TASK DESCRIPTION
Report every line from the following entries that contains the string "json".

DATASET RECORDS
────────
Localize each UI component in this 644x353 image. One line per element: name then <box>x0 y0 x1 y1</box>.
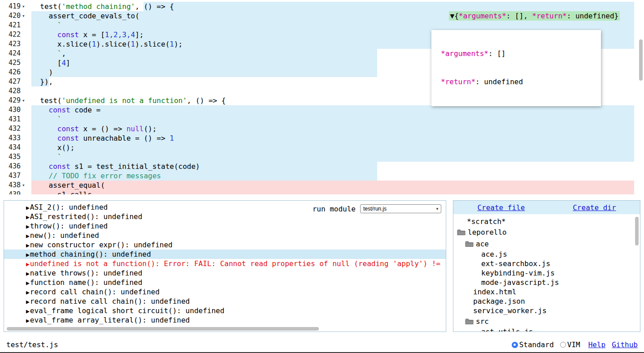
tree-file[interactable]: *scratch* <box>453 217 640 226</box>
expand-triangle-icon[interactable]: ▶ <box>26 204 30 211</box>
line-number-gutter[interactable]: 431 <box>0 115 31 124</box>
line-number-gutter[interactable]: 420▾ <box>0 11 31 21</box>
tree-file[interactable]: index.html <box>453 287 640 297</box>
expand-triangle-icon[interactable]: ▶ <box>26 298 30 305</box>
line-number-gutter[interactable]: 421 <box>0 21 31 30</box>
code-editor[interactable]: 419▾ test('method chaining', () => {420▾… <box>0 0 644 194</box>
code-line[interactable]: 438▾ assert_equal( <box>0 181 644 190</box>
expand-triangle-icon[interactable]: ▶ <box>26 232 30 239</box>
file-explorer-header: Create file Create dir <box>453 201 640 214</box>
expand-triangle-icon[interactable]: ▶ <box>26 223 30 230</box>
code-line[interactable]: 437 // TODO fix error messages <box>0 171 644 181</box>
line-number-gutter[interactable]: 434 <box>0 143 31 152</box>
tree-file[interactable]: keybinding-vim.js <box>453 268 640 278</box>
expand-triangle-icon[interactable]: ▶ <box>26 270 30 277</box>
test-result-item[interactable]: ▶record native call chain(): undefined <box>4 297 446 306</box>
code-line[interactable]: 436 const s1 = test_initial_state(code) <box>0 162 644 171</box>
test-result-item[interactable]: ▶function name(): undefined <box>4 278 446 287</box>
tree-file[interactable]: service_worker.js <box>453 306 640 315</box>
file-tree-scrollbar-thumb[interactable] <box>635 217 639 245</box>
line-number-gutter[interactable]: 425 <box>0 58 31 68</box>
test-result-label: new constructor expr(): undefined <box>30 241 173 249</box>
tree-folder[interactable]: leporello <box>453 226 640 238</box>
tree-folder[interactable]: src <box>453 315 640 327</box>
line-number-gutter[interactable]: 424 <box>0 49 31 58</box>
line-number-gutter[interactable]: 439 <box>0 190 31 194</box>
tooltip-summary[interactable]: ▼{*arguments*: [], *return*: undefined} <box>449 11 620 21</box>
code-line[interactable]: 434 x(); <box>0 143 644 152</box>
keybinding-radio-standard[interactable]: Standard <box>512 340 554 349</box>
line-number-gutter[interactable]: 429▾ <box>0 96 31 105</box>
expand-triangle-icon[interactable]: ▶ <box>26 242 30 249</box>
code-line[interactable]: 439 s1.calls <box>0 190 644 194</box>
line-number-gutter[interactable]: 426 <box>0 68 31 77</box>
fold-marker-icon[interactable]: ▾ <box>21 11 31 21</box>
editor-scrollbar[interactable] <box>639 0 643 194</box>
bottom-panels: run module test/run.js ▼ ▶ASI_2(): undef… <box>0 194 644 332</box>
test-result-item[interactable]: ▶native throws(): undefined <box>4 268 446 278</box>
code-text: ) <box>31 68 53 77</box>
line-number-gutter[interactable]: 432 <box>0 124 31 133</box>
keybinding-label: Standard <box>519 340 554 349</box>
line-highlight-blue <box>31 58 377 68</box>
line-number-gutter[interactable]: 419▾ <box>0 2 31 11</box>
test-result-item[interactable]: ▶eval_frame array_literal(): undefined <box>4 315 446 325</box>
line-number-gutter[interactable]: 427 <box>0 77 31 86</box>
code-line[interactable]: 433 const unreachable = () => 1 <box>0 133 644 143</box>
keybinding-radio-vim[interactable]: VIM <box>560 340 580 349</box>
tree-folder[interactable]: ace <box>453 238 640 250</box>
code-line[interactable]: 432 const x = () => null(); <box>0 124 644 133</box>
tree-file[interactable]: package.json <box>453 297 640 306</box>
keybinding-label: VIM <box>567 340 580 349</box>
expand-triangle-icon[interactable]: ▶ <box>26 317 30 324</box>
tree-file[interactable]: ast_utils.js <box>453 327 640 332</box>
horizontal-scrollbar[interactable] <box>6 327 444 331</box>
line-number-gutter[interactable]: 437 <box>0 171 31 181</box>
fold-marker-icon[interactable]: ▾ <box>21 181 31 190</box>
code-line[interactable]: 435 ` <box>0 152 644 162</box>
line-number-gutter[interactable]: 433 <box>0 133 31 143</box>
file-name: package.json <box>473 297 525 306</box>
test-result-label: method chaining(): undefined <box>30 250 151 258</box>
expand-triangle-icon[interactable]: ▶ <box>26 214 30 220</box>
line-number-gutter[interactable]: 438▾ <box>0 181 31 190</box>
expand-triangle-icon[interactable]: ▶ <box>26 280 30 286</box>
file-explorer-panel: Create file Create dir *scratch*leporell… <box>453 200 640 332</box>
editor-scrollbar-thumb[interactable] <box>639 39 643 81</box>
test-result-item[interactable]: ▶new(): undefined <box>4 231 446 240</box>
fold-marker-icon[interactable]: ▾ <box>21 96 31 105</box>
radio-icon <box>560 342 566 348</box>
expand-triangle-icon[interactable]: ▶ <box>26 308 30 314</box>
folder-name: ace <box>476 240 489 248</box>
line-number-gutter[interactable]: 436 <box>0 162 31 171</box>
line-number-gutter[interactable]: 435 <box>0 152 31 162</box>
test-result-item[interactable]: ▶new constructor expr(): undefined <box>4 240 446 250</box>
tooltip-return-row[interactable]: *return*: undefined <box>441 77 601 86</box>
expand-triangle-icon[interactable]: ▶ <box>26 251 30 258</box>
create-dir-button[interactable]: Create dir <box>573 203 616 212</box>
help-link[interactable]: Help <box>588 340 606 349</box>
tooltip-arguments-row[interactable]: *arguments*: [] <box>441 49 601 58</box>
line-number-gutter[interactable]: 428 <box>0 86 31 96</box>
fold-marker-icon[interactable]: ▾ <box>21 2 31 11</box>
line-number-gutter[interactable]: 423 <box>0 39 31 49</box>
file-name: service_worker.js <box>473 306 547 315</box>
test-result-item[interactable]: ▶ASI_restrited(): undefined <box>4 212 446 221</box>
tree-file[interactable]: ace.js <box>453 250 640 259</box>
test-result-item[interactable]: ▶eval_frame logical short circuit(): und… <box>4 306 446 315</box>
test-result-item[interactable]: ▶undefined is not a function(): Error: F… <box>4 259 446 268</box>
horizontal-scrollbar-thumb[interactable] <box>7 327 319 331</box>
expand-triangle-icon[interactable]: ▶ <box>26 261 30 267</box>
tree-file[interactable]: mode-javascript.js <box>453 278 640 287</box>
module-select[interactable]: test/run.js ▼ <box>360 204 441 213</box>
create-file-button[interactable]: Create file <box>477 203 525 212</box>
github-link[interactable]: Github <box>612 340 638 349</box>
test-result-item[interactable]: ▶throw(): undefined <box>4 221 446 231</box>
tree-file[interactable]: ext-searchbox.js <box>453 259 640 268</box>
expand-triangle-icon[interactable]: ▶ <box>26 289 30 296</box>
line-number-gutter[interactable]: 430 <box>0 105 31 115</box>
line-number-gutter[interactable]: 422 <box>0 30 31 39</box>
radio-icon <box>512 342 518 348</box>
test-result-item[interactable]: ▶method chaining(): undefined <box>4 250 446 259</box>
test-result-item[interactable]: ▶record call chain(): undefined <box>4 287 446 297</box>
────────
WRITTEN RESPONSE
tree-file[interactable]: package.json <box>453 297 640 306</box>
file-name: package.json <box>473 297 525 306</box>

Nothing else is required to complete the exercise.